Credit: Illustration: Josef Gast

Many home improvement companies consider event marketing to be a major lead source. Event leads, for instance, make up nearly a third of the total for Weather Tight Corp., in Franklin, Wis. With that much on the line, crafting the best way to use and compensate event staff has become a priority for the company.

Weather Tight attends some 60 events a year with a dedicated staff of “promoters,” says co-owner and vice president Todd Schulz. Since most events take place on weekends, promoters are part-time, hourly employees. “We pay them $10 an hour, plus $25 per demo,” he says. “We don't need them to just generate any old lead; we want them to generate demos.

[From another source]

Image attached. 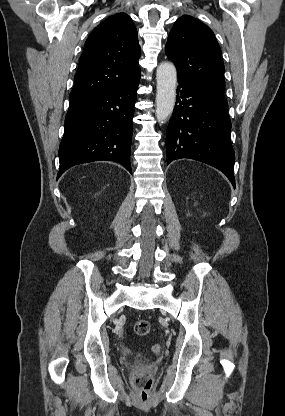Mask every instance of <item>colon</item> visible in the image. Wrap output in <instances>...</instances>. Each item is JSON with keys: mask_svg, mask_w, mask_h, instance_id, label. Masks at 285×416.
Listing matches in <instances>:
<instances>
[{"mask_svg": "<svg viewBox=\"0 0 285 416\" xmlns=\"http://www.w3.org/2000/svg\"><path fill=\"white\" fill-rule=\"evenodd\" d=\"M151 331L147 320L139 319L134 323V332L138 336H146ZM132 386L136 392L137 403L146 406L152 399L153 379L148 372L137 370L131 378Z\"/></svg>", "mask_w": 285, "mask_h": 416, "instance_id": "obj_1", "label": "colon"}]
</instances>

They get that bonus on what we call an ‘on-spot appointment.'”

TELL ME ABOUT IT For Weather Tight promoters, the goal is to set appointments, saving product discussion for the sales presentation. To that end, all promoters are equipped with a Nextel phone. A phone dispatching staff takes their calls and schedules appointments in the computer.

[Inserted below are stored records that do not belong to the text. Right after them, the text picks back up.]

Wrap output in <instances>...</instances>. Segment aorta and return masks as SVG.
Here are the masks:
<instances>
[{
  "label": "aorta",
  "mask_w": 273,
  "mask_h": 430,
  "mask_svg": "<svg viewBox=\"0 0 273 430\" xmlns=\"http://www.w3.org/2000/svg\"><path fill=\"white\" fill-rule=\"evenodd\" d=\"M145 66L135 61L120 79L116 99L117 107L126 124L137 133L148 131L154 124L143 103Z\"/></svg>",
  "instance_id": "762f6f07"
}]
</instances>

Taking the opposite tack, Hall's Window Center in Sacramento, Calif., encourages its 10-person event staff to talk about product, according to owner Bob Grandinetti, who says the company gets about 20% of its leads from events. “Half [the event staff] have our product, so they can talk from personal experience,” he says.

These part-time employees are paid hourly for leads and appointments. The company also sets appointments at the event, Grandinetti says.

STRONG INCENTIVES Rhode Island Home Improvement, in Warwick, R.I., where events generate more than 35% of leads, gives its full-time, hourly event staff a strong incentive for performance, explains co-president John Aurgemma. RIHI pays a bonus to promoters based on hours worked and leads obtained above a minimum standard.

“We have a certain metric for that event, and when [staff] reach that key metric, they get a bonus based on their total production,” Aurgemma says. Each time the employee reaches another plateau, “they get a bonus on every lead generated retroactive to lead number one.” This offers a powerful incentive to keep promoters reaching for the next level.

None of these contractors offers any additional incentive to event personnel for sales resulting from the appointments they set. “They aren't in control of making a sale and we don't hold them accountable for what our sales department does with that lead afterward,” Aurgemma says. “Event people are there to generate leads and set appointments and that is what their bonus is based on.”